Cameronbridge was the first and still the largest distillery in Scotland to produce grain whisky. Its transformation from a traditional malt distillery began in 1830 with the installation of a column (or continuous) still, designed by Irishman Aeneas Coffey. Unlike the traditional pot still, the column allowed for continuous, uninterrupted distillation and provided the means for bulk production of grain whisky with which to supply a growing appetite for blended Scotch.
Today, under the ownership of Diageo, Cameronbridge spirit remains much in demand, providing for blends like Johnnie Walker, J&B, Bell’s, Black & White and Vat 69. The whisky made here also fills the distinctive blue bottles of the David Beckham-fronted Haig Club and neutral spirit is created for the likes of Pimms, Smirnoff, Gordons and Tanqueray.

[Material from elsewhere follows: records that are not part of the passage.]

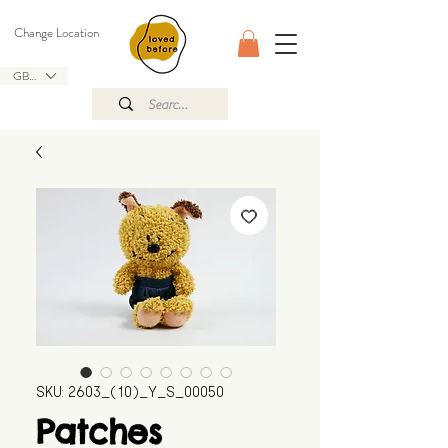
Change Location
GBP (£)
SKU: 2603_(10)_Y_S_00050
Patches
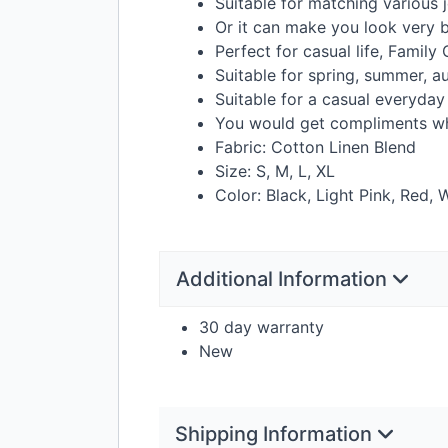
Suitable for matching various j
Or it can make you look very b
Perfect for casual life, Family 
Suitable for spring, summer, a
Suitable for a casual everyday
You would get compliments wh
Fabric: Cotton Linen Blend
Size: S, M, L, XL
Color: Black, Light Pink, Red, 
Additional Information
30 day warranty
New
Shipping Information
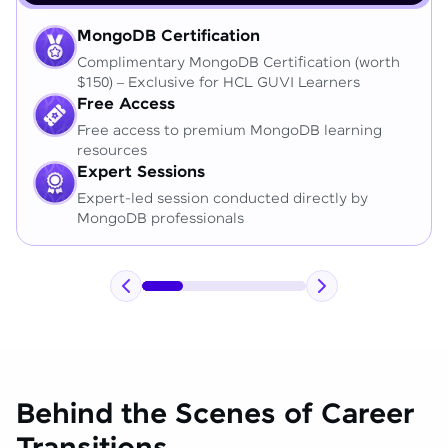
MongoDB Certification
Complimentary MongoDB Certification (worth
$150) – Exclusive for HCL GUVI Learners
Free Access
Free access to premium MongoDB learning
resources
Expert Sessions
Expert-led session conducted directly by
MongoDB professionals
Behind the Scenes of Career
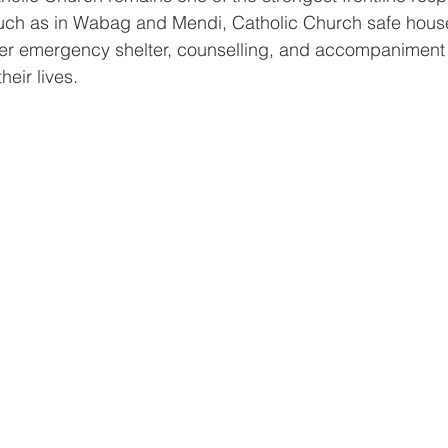
uch as in Wabag and Mendi, Catholic Church safe hous
fer emergency shelter, counselling, and accompaniment 
heir lives.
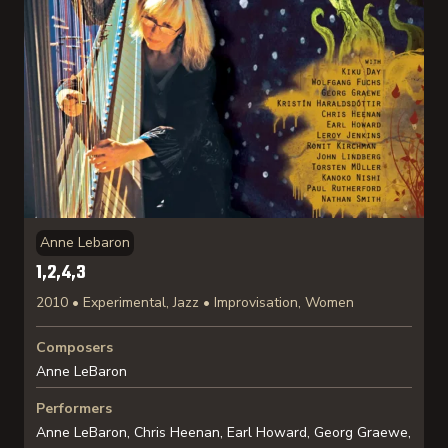
Anne Lebaron
1,2,4,3
2010 • Experimental, Jazz • Improvisation, Women
Composers
Anne LeBaron
Performers
Anne LeBaron, Chris Heenan, Earl Howard, Georg Graewe,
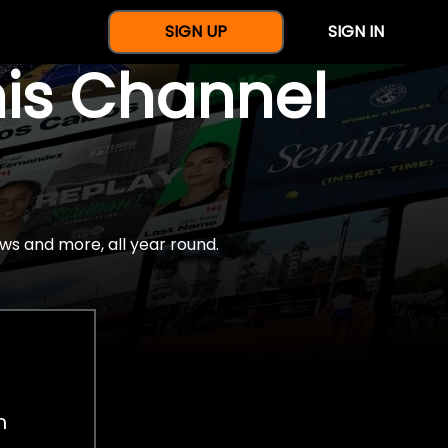
SIGN UP
SIGN IN
nis Channel
ws and more, all year round.
h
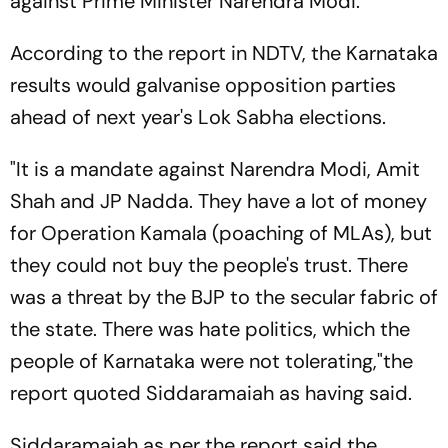
against Prime Minister Narendra Modi.
According to the report in NDTV, the Karnataka
results would galvanise opposition parties
ahead of next year's Lok Sabha elections.
"It is a mandate against Narendra Modi, Amit
Shah and JP Nadda. They have a lot of money
for Operation Kamala (poaching of MLAs), but
they could not buy the people's trust. There
was a threat by the BJP to the secular fabric of
the state. There was hate politics, which the
people of Karnataka were not tolerating,"the
report quoted Siddaramaiah as having said.
Siddaramaiah as per the report said the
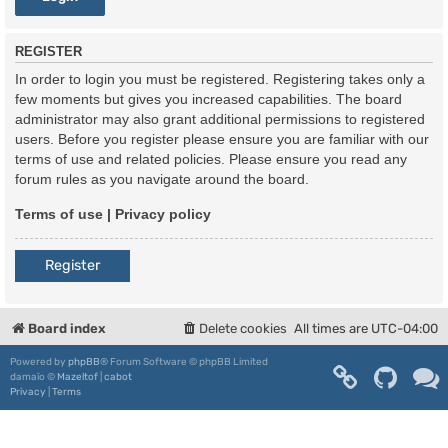
REGISTER
In order to login you must be registered. Registering takes only a
few moments but gives you increased capabilities. The board
administrator may also grant additional permissions to registered
users. Before you register please ensure you are familiar with our
terms of use and related policies. Please ensure you read any
forum rules as you navigate around the board.
Terms of use
|
Privacy policy
Register
Board index
Delete cookies
All times are
UTC-04:00
Powered by
phpBB
® Forum Software © phpBB Limited
damaïo ©
Mazeltof
|
cabot
Privacy
|
Terms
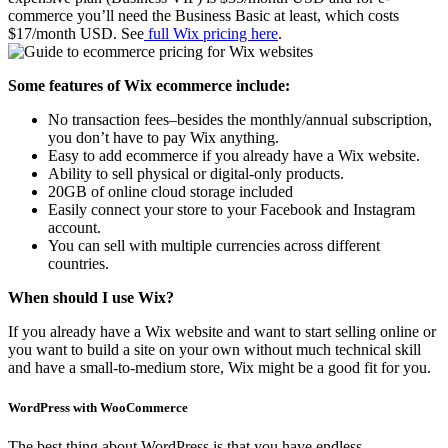
commerce you’ll need the Business Basic at least, which costs
$17/month USD. See
full Wix pricing here
.
Some features of Wix ecommerce include:
No transaction fees–besides the monthly/annual subscription,
you don’t have to pay Wix anything.
Easy to add ecommerce if you already have a Wix website.
Ability to sell physical or digital-only products.
20GB of online cloud storage included
Easily connect your store to your Facebook and Instagram
account.
You can sell with multiple currencies across different
countries.
When should I use Wix?
If you already have a Wix website and want to start selling online or
you want to build a site on your own without much technical skill
and have a small-to-medium store, Wix might be a good fit for you.
WordPress with WooCommerce
The best thing about WordPress is that you have endless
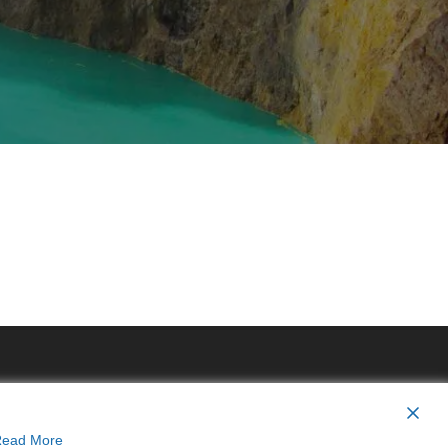
ead More
y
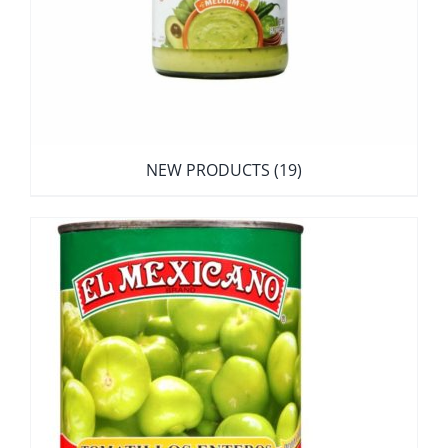
NEW PRODUCTS
(19)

Diageo also bottles a single grain Cameron Brig at 40% abv. Available in the UK for around £25, it is an intriguing and affordable insight into this lesser-known component of blended Scotch whisky.
Smell: Creamy Vanilla and Cereal notes combine with Coconut, Honey and Shortbread.
Taste: Vanilla, Honey and Caramel predominantly with a hint of a Dried Fruits / Sherry influence.
Thoughts: There’s no doubt it lacks the complexity and depth of a good single malt but it is not without its charms. If nothing else, it offers a very affordable way to sample grain whisky.
Single grain whisky seems to be gaining momentum at the moment. Independent bottlers are releasing older expressions on a regular basis and they offer an alternative flavour profile to single malt. The spirit can also represent good value for money compared to malts of a similar age.
Due to its affordability and palatability, Cameron Brig represents a fine starting point on any exploration of this less celebrated corner of the whisky world.
*Since the publication of this review, Cameron Brig has been discontinued and is no longer available.